BGSU gets hit with car break-ins

By Candice Jones and Freddy Hunt

A hockey stick, sunglasses, hunting gloves, iPods and a whole slew of stereos – gone.

On Jan. 24, the University grounds crew were making their rounds through Lot 6 when they found several damaged student cars that had obviously been looted. Campus police were called to the lot near the east end of campus where they found at least 20 damaged student vehicles.

As of yesterday, the campus police had one suspect who they believe is connected to the break-ins and are still searching for more. They have contacted the suspect, a man from Toledo, and are trying to recover some of the stolen property.

Police also reported two vandalisms in Lot 8 on the same day. Both of those cars were missing stereos and had been damaged by the perpetrator.

Freshman Justin Albright is one of the students who lost property in Lot 6 when his car was vandalized. His Chevy Malibu was missing a door lock, radio, two sub-woofers and an amplifier.

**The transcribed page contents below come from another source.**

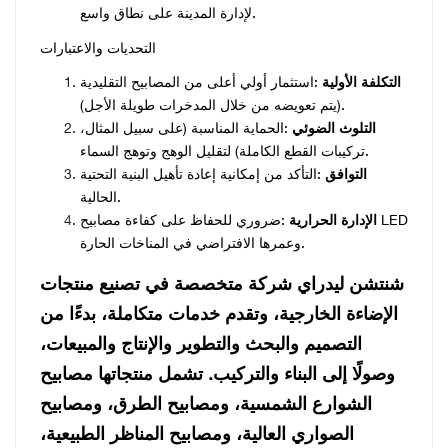
لإدارة المدينة على نطاق واسع.
التحديات والاعتبارات
التكلفة الأولية
:استثمار أولي أعلى من المصابيح التقليدية
(يتم تعويضه من خلال المدخرات طويلة الأجل).
التلوث الضوئي
:الحماية المناسبة (على سبيل المثال،
تركيبات القطع الكاملة) لتقليل الوهج وتوهج السماء.
التوافق
:التأكد من إمكانية إعادة تأهيل البنية التحتية
الحالية.
الإدارة الحرارية
:ضروري للحفاظ على كفاءة مصابيح LED
وعمرها الافتراضي في المناخات الحارة.
شنتشن ليدراي
شركة متخصصة في تصنيع منتجات
الإضاءة الخارجية، وتقدم خدمات متكاملة، بدءًا من
التصميم والبحث والتطوير والإنتاج والمبيعات،
وصولًا إلى البناء والتركيب. تشمل منتجاتها مصابيح
الشوارع الشمسية، ومصابيح الطرق، ومصابيح
الصواري العالية، ومصابيح المناظر الطبيعية،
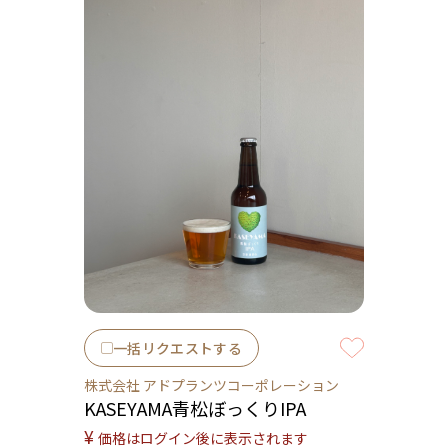
一括リクエストする
株式会社 アドプランツコーポレーション
KASEYAMA青松ぼっくりIPA
¥
価格はログイン後に表示されます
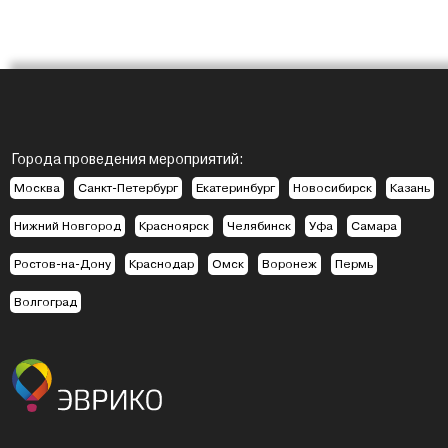
Города проведения мероприятий:
Москва
Санкт-Петербург
Екатеринбург
Новосибирск
Казань
Нижний Новгород
Красноярск
Челябинск
Уфа
Самара
Ростов-на-Дону
Краснодар
Омск
Воронеж
Пермь
Волгоград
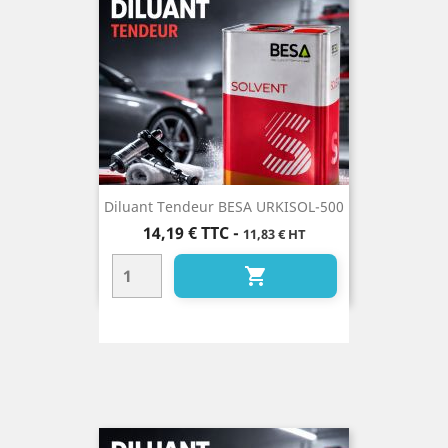
Diluant Tendeur BESA URKISOL-500
Prix
14,19 €
TTC
-
11,83 € HT

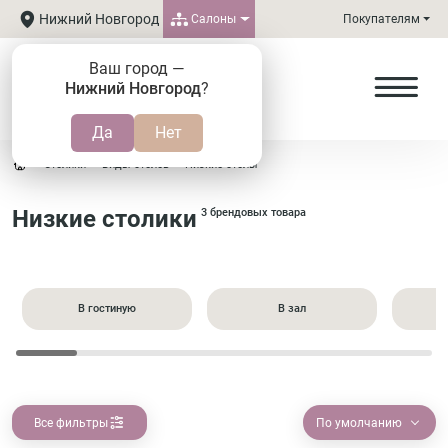
Нижний Новгород
Салоны
Покупателям
Ваш город —
Нижний Новгород
?
Столики
Виды столов
Низкие столы
Низкие столики
3 брендовых товара
В гостиную
В зал
Все фильтры
По умолчанию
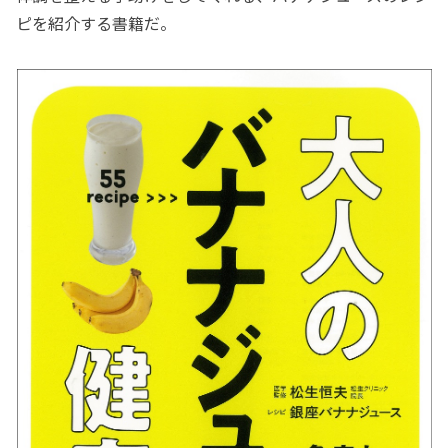
ピを紹介する書籍だ。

Since the vandalism, he’s moved his car off campus.

“It makes you wonder how safe you are on campus,” he said.

Like many students, since Albright lives on campus, his parking pass only allows him to park in certain lots. But now he wonders if it’s safe.

“I wouldn’t be surprised if another incident happened,” he said.

Incidents like this, said Campus Police Chief John Wiegand, are unavoidable.

“BG is a relatively safe campus, but crime does occur,” he said.

He noted that traffic from Interstate 75 can spot the large parking lot as a target but he said the police patrol the area as best they can.

“The only way to prevent that is to put a cop in the lot 24 hours a day, and there is no police department that can do that,” Wiegand said.

Members of Undergraduate Student Government met with Wiegand yesterday to discuss the vandalism. One topic of discussion was increasing manpower on surveillance. The University has cameras in Lot 6 which are meant to curb crime. But the cameras are more effective if someone is manning the monitor.

USG At-Large Senator Johnnie Lewis said one solution is to have more student monitors to fill in. He wanted to encourage students not to be discouraged from taking the job because the late shift hours are intimidating.

Nick Gamero, USG Minority Affairs Senator, agreed.

“It’s a late shift but it definitely prevents the chances of this happening again,” he said.

Gamero added that he thinks the campus police are still doing a good job patrolling on campus.